Smoking-related death and disability rates for women have risen sharply recently. Despite lower smoking cessation success rates for women using behavioral therapies, data are limited on whether specific pharmacological therapies are equally efficacious in men and women. Using meta-analytic techniques, we examined whether significant differences in therapeutic efficacy of nicotine replacement therapy (NRT) for smoking cessation exist by sex. Out of the 31 randomized clinical trials of NRT that met inclusion criteria, 11 contributed to the analysis. The odds ratios for NRT vs. placebo were derived from each trial separately by sex for males and females, and these ratios were combined to give a pooled estimate of the effect of sex in response to NRT. NRT was effective at all time points in men (< 6 months: OR = 2.05, 95% CI= 1.61-2.60; 6 months: OR = 1.98, 95% CI = 1.51-2.60; 12 months: OR = 1.86, 95% CI = 1.39-2.50) and women (< 6 months: OR = 2.09, 95% CI = 1.65-2.65; 6 months, OR = 1.52, 95% CI = 1.17-1.98; 12 months: OR = 1.63, 95% CI = 1.22-2.18).

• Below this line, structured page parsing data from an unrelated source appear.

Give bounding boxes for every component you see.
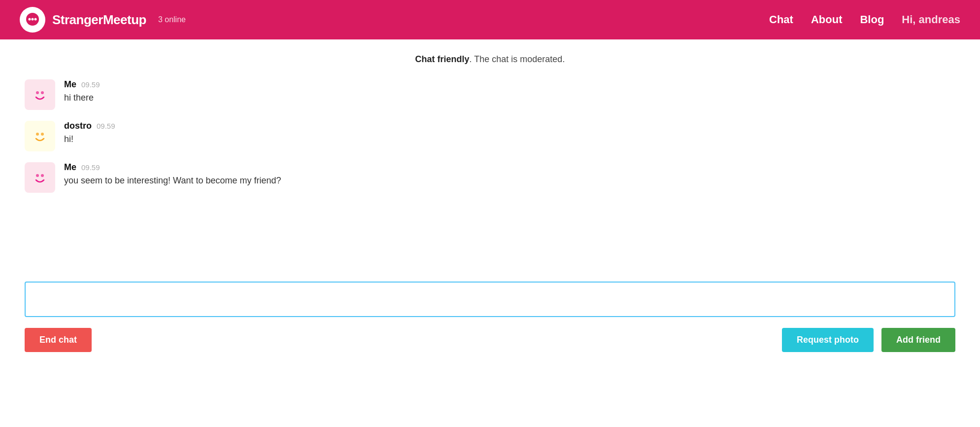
message-header: dostro 09.59 (64, 121, 115, 131)
svg-point-8 (36, 133, 39, 136)
message-text: hi there (64, 92, 100, 104)
nav-username: andreas (919, 13, 960, 26)
smiley-me-1-icon (30, 85, 50, 105)
button-row: End chat Request photo Add friend (25, 328, 955, 352)
main-nav: Chat About Blog Hi, andreas (769, 13, 960, 26)
message-header: Me 09.59 (64, 79, 100, 90)
svg-point-3 (34, 18, 37, 21)
chat-bubble-icon (25, 12, 40, 28)
request-photo-button[interactable]: Request photo (782, 328, 874, 352)
message-username: Me (64, 162, 76, 173)
svg-rect-10 (30, 168, 50, 187)
avatar (25, 121, 55, 151)
svg-point-9 (41, 133, 44, 136)
moderation-notice: Chat friendly. The chat is moderated. (25, 54, 955, 65)
add-friend-button[interactable]: Add friend (881, 328, 955, 352)
message-time: 09.59 (97, 122, 115, 130)
message-time: 09.59 (81, 80, 100, 89)
logo-text: StrangerMeetup (52, 12, 146, 28)
smiley-other-icon (30, 126, 50, 146)
nav-about[interactable]: About (811, 13, 843, 26)
moderation-bold: Chat friendly (415, 54, 470, 64)
svg-rect-4 (30, 85, 50, 105)
header: StrangerMeetup 3 online Chat About Blog … (0, 0, 980, 39)
end-chat-button[interactable]: End chat (25, 328, 92, 352)
message-content: Me 09.59 you seem to be interesting! Wan… (64, 162, 281, 187)
svg-point-12 (41, 174, 44, 177)
message-username: Me (64, 79, 76, 90)
nav-greeting: Hi, andreas (902, 13, 960, 26)
table-row: Me 09.59 you seem to be interesting! Wan… (25, 162, 955, 193)
message-time: 09.59 (81, 163, 100, 172)
svg-point-1 (29, 18, 31, 21)
logo-icon (20, 7, 45, 33)
logo-area: StrangerMeetup 3 online (20, 7, 769, 33)
table-row: Me 09.59 hi there (25, 79, 955, 110)
main-content: Chat friendly. The chat is moderated. Me… (0, 39, 980, 367)
right-buttons: Request photo Add friend (782, 328, 955, 352)
svg-point-2 (32, 18, 34, 21)
avatar (25, 79, 55, 110)
svg-point-6 (41, 91, 44, 94)
chat-input[interactable] (25, 282, 955, 317)
svg-point-5 (36, 91, 39, 94)
message-text: you seem to be interesting! Want to beco… (64, 175, 281, 187)
smiley-me-3-icon (30, 168, 50, 187)
message-username: dostro (64, 121, 92, 131)
message-content: Me 09.59 hi there (64, 79, 100, 104)
svg-rect-7 (30, 126, 50, 146)
input-area (25, 282, 955, 317)
chat-area: Me 09.59 hi there dostro 09.59 (25, 79, 955, 267)
online-count: 3 online (158, 15, 186, 24)
table-row: dostro 09.59 hi! (25, 121, 955, 151)
message-header: Me 09.59 (64, 162, 281, 173)
svg-point-11 (36, 174, 39, 177)
message-content: dostro 09.59 hi! (64, 121, 115, 145)
message-text: hi! (64, 133, 115, 145)
avatar (25, 162, 55, 193)
nav-chat[interactable]: Chat (769, 13, 793, 26)
nav-blog[interactable]: Blog (860, 13, 884, 26)
moderation-text: . The chat is moderated. (470, 54, 565, 64)
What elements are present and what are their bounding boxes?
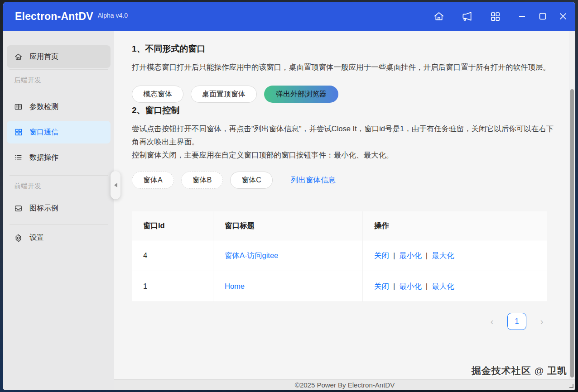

At all time points, no significant difference was observed between sexes (< 6 months: OR = .97, 95% CI = .69-1.36; 6 months: OR = 1.33, 95% CI = .91-1.95; 12 months: OR = 1.21, 95% CI = .79-1.84). The results of this meta-analysis do not support the hypothesis that NRT has higher therapeutic efficacy for men than women.